The bitter-cold herbs can alleviate fever response and their antipyretic effect may mainly be attributed to regulating the expression of PTGS2 after the formation of ligand-receptor/PTGS2 complexes, and their active compounds might be nominated as antipyretic lead-ligand candidates.
几千年来,在中国的临床实践中,苦寒药一直被用于清热祛湿。
本研究旨在通过网络药理学分析、分子对接和体内实验验证,探讨苦寒药的共同作用机制。
采用网络药理学分析结合分子对接的方法,筛选出苦寒药的活性成分和核心作用靶点。然后,建立酵母诱导的病理模型,通过每小时检查小鼠的直肠温度来评估药物的解热作用。最后,检测核心靶点的蛋白表达,揭示其解热机制。

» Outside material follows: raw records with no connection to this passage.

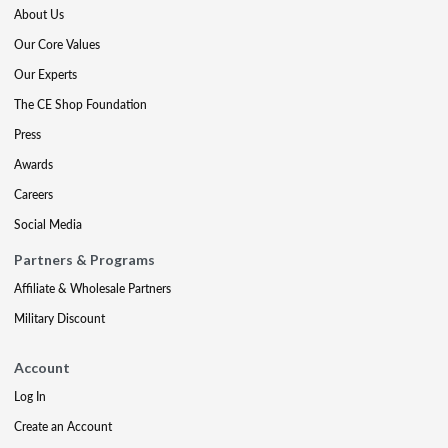
About Us
Our Core Values
Our Experts
The CE Shop Foundation
Press
Awards
Careers
Social Media
Partners & Programs
Affiliate & Wholesale Partners
Military Discount
Account
Log In
Create an Account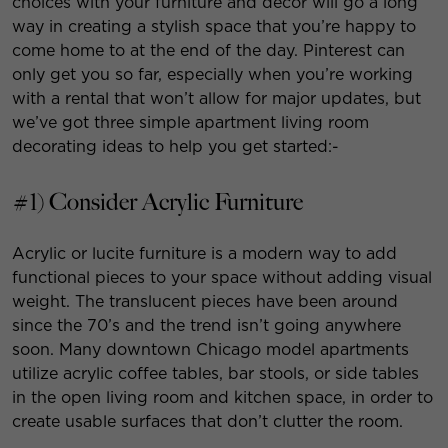
choices with your furniture and decor will go a long
way in creating a stylish space that you’re happy to
come home to at the end of the day. Pinterest can
only get you so far, especially when you’re working
with a rental that won’t allow for major updates, but
we’ve got three simple apartment living room
decorating ideas to help you get started:-
#1) Consider Acrylic Furniture
Acrylic or lucite furniture is a modern way to add
functional pieces to your space without adding visual
weight. The translucent pieces have been around
since the 70’s and the trend isn’t going anywhere
soon. Many downtown Chicago model apartments
utilize acrylic coffee tables, bar stools, or side tables
in the open living room and kitchen space, in order to
create usable surfaces that don’t clutter the room.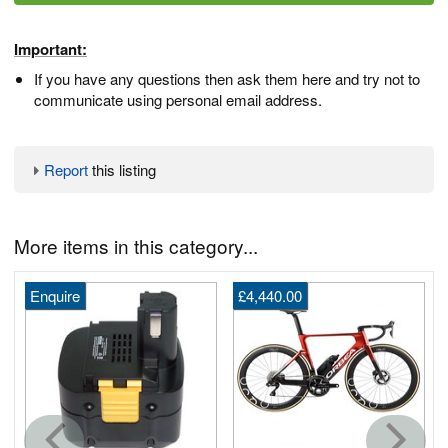
Important:
If you have any questions then ask them here and try not to
communicate using personal email address.
Report
this listing
More items in this category...
Enquire
£4,440.00
G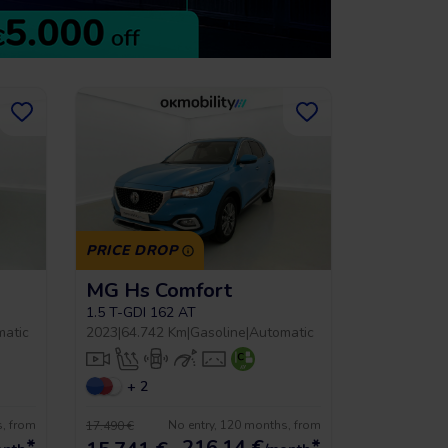
PRICE DROP
MG Hs Comfort
1.5 T-GDI 162 AT
matic
2023
|
64.742 Km
|
Gasoline
|
Automatic
+ 2
s, from
No entry, 120 months, from
17.490 €
*
216,14
€
*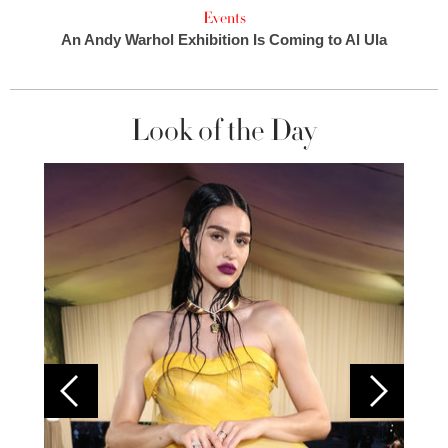
Events
An Andy Warhol Exhibition Is Coming to Al Ula
Look of the Day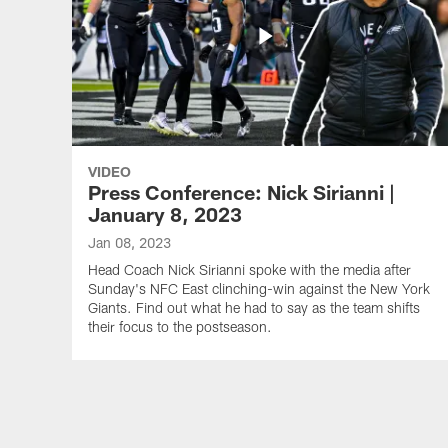
VIDEO
Press Conference: Nick Sirianni |
January 8, 2023
Jan 08, 2023
Head Coach Nick Sirianni spoke with the media after
Sunday's NFC East clinching-win against the New York
Giants. Find out what he had to say as the team shifts
their focus to the postseason.
Pause
Play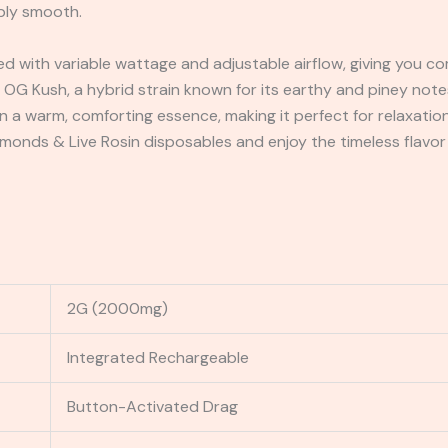
bly smooth.
with variable wattage and adjustable airflow, giving you co
f OG Kush, a hybrid strain known for its earthy and piney not
n a warm, comforting essence, making it perfect for relaxation
monds & Live Rosin disposables and enjoy the timeless flavor
2G (2000mg)
Integrated Rechargeable
Button-Activated Drag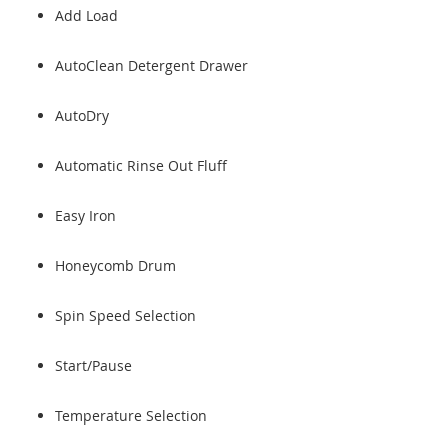
Add Load
AutoClean Detergent Drawer
AutoDry
Automatic Rinse Out Fluff
Easy Iron
Honeycomb Drum
Spin Speed Selection
Start/Pause
Temperature Selection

从黄柏、苦参、龙胆草和黄连四味苦寒药中筛选出 52 种先导化合物,共涉及 248 种化合物相关靶点,其中 PTGS2 排名第一。分子对接结果表明,22 种化合物与阿司匹林具有相同的取向,在 PTGS2 的活性位点口袋中具有极好的稳定性。此外,这些药物通过 38 种相关途径发挥潜在的治疗作用。另一方面,动物实验结果表明,它们能显著减轻酵母诱导的小鼠发热,且具有剂量依赖性。进一步的实验结果表明,酵母悬浮液给药能显著提高 PTGS2 的蛋白表达,而龙胆草高、低剂量组和苦参低剂量组能明显抑制其表达(P<0.01),但苦参低剂量组的表达高于 FM 组(P<0.01)。
苦寒药能缓解发热反应,其解热作用可能主要是通过形成配体-受体/PTGS2 复合物后调节 PTGS2 的表达,其活性化合物可能被提名作为解热先导配体候选物。